First hurdle: getting the actual data. This turned out to be trickier than I thought. I started digging around online, looking for some easy list of all his home runs with locations. You find plenty of stats, sure – date, opponent, distance maybe – but not neat little coordinates ready for a map. Forget about exact landing spots, that’s just not consistently tracked in a way I could easily grab. I ended up having to piece stuff together. Found some game logs and databases, mostly just listing the date, park, and sometimes the reported distance. It wasn’t perfect, but it was a start.

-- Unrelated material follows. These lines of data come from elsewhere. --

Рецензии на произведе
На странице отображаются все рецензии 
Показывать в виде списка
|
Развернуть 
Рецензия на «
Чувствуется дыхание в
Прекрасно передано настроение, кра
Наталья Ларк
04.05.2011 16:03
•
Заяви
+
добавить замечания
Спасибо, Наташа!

Getting the Ballparks Plotted
Okay, so I had a list: date, park, maybe distance. The next step was figuring out how to actually put this on a map. I’m no coding genius, so I looked for something straightforward. Played around with a couple of free online mapping tools first. Some were okay, but felt a bit clunky for what I wanted. I remembered doing some basic stuff with spreadsheets before, mapping addresses, so I thought maybe I could get the ballpark addresses and try that. Finding the stadium locations was easy enough. A quick search gave me the latitude and longitude for each MLB park he’s hit a homer in.
So, I started punching those coordinates into my list, matching them up with the home runs. This took a bit of time, just manually associating each homer with the correct ballpark location. It was kinda tedious, just copying and pasting coordinates, making sure I didn’t mix up Fenway with Yankee Stadium.
Making the Map Visual

Once I had the list somewhat organized – each homer tied to a park location – I tried plotting them. My first attempt just put a dot on each stadium where he’d hit one. That was… okay? But it didn’t really show the volume. Yankee Stadium just had one dot, same as a park where he hit only one homer.

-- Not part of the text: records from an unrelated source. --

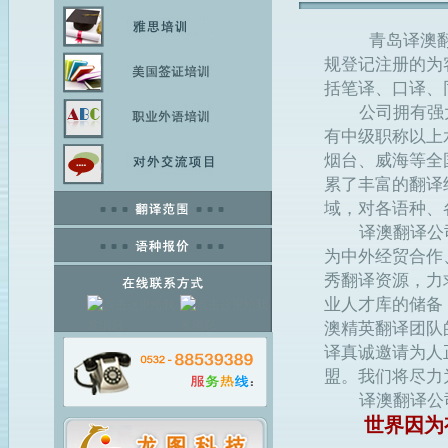
青岛译澳翻译
规登记注册的为
括笔译、口译、
公司拥有强大
有中级职称以上
烟台、威海等全
累了丰富的翻译
域，对各语种、
译澳翻译公司
为中外经贸合作
秀翻译资源，力
业人才库的储备
澳精英翻译团队
译真诚邀请为人
盟。我们将尽力
译澳翻译公司
世界因为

- I needed a way to show how many homers per park. Maybe make the dot bigger for more homers?
- Or maybe cluster them somehow?
- Could I color-code them by year? Or distance?
I decided to keep it simple. I ended up using a tool where I could just upload my spreadsheet. It put a point for every single home run. So, Yankee Stadium had a whole bunch of points clustered on top of it, while other parks had fewer. It wasn’t super sophisticated, no fancy lines showing the ball flight or anything. Just points on a map representing each dinger at its source ballpark.
What I Got Out Of It
Looking at the final map, it was pretty neat. You could really see the concentration at Yankee Stadium, obviously, but also get a sense of his power across all the different parks he’s visited. It wasn’t some groundbreaking data science project, just a fan’s way of visualizing something cool. Took more manual work gathering and cleaning up the data than I expected. But seeing all those points spread across the map? Yeah, kinda satisfying. Gives you a different perspective than just seeing the numbers in a list.